**Exercise directions:** Look for the word "размножения". Copy every line of the listing where it occurs.

**Given information:**

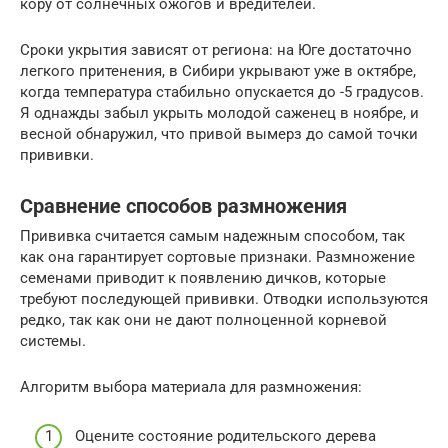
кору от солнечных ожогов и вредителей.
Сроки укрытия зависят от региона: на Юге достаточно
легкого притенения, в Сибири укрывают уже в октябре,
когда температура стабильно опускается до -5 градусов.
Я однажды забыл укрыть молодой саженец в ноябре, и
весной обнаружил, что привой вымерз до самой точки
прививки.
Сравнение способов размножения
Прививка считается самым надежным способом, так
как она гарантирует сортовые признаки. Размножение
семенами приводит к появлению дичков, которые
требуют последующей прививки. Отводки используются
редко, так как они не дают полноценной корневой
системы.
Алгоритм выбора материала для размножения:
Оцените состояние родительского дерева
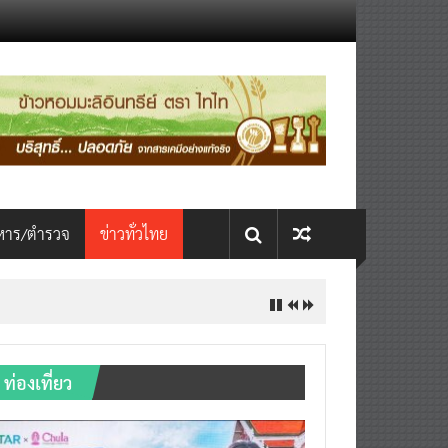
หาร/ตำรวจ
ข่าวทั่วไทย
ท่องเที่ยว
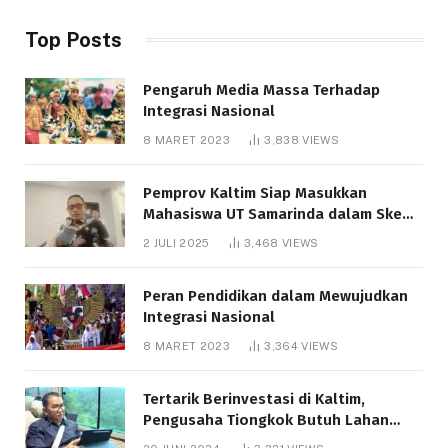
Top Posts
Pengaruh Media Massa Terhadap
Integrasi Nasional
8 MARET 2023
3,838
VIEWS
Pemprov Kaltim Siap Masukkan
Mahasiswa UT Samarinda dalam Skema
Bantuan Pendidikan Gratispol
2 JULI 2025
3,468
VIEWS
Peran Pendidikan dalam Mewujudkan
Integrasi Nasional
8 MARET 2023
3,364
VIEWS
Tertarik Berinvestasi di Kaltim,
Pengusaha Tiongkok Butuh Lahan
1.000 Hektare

**Result for this task:**
Сравнение способов размножения
Алгоритм выбора материала для размножения:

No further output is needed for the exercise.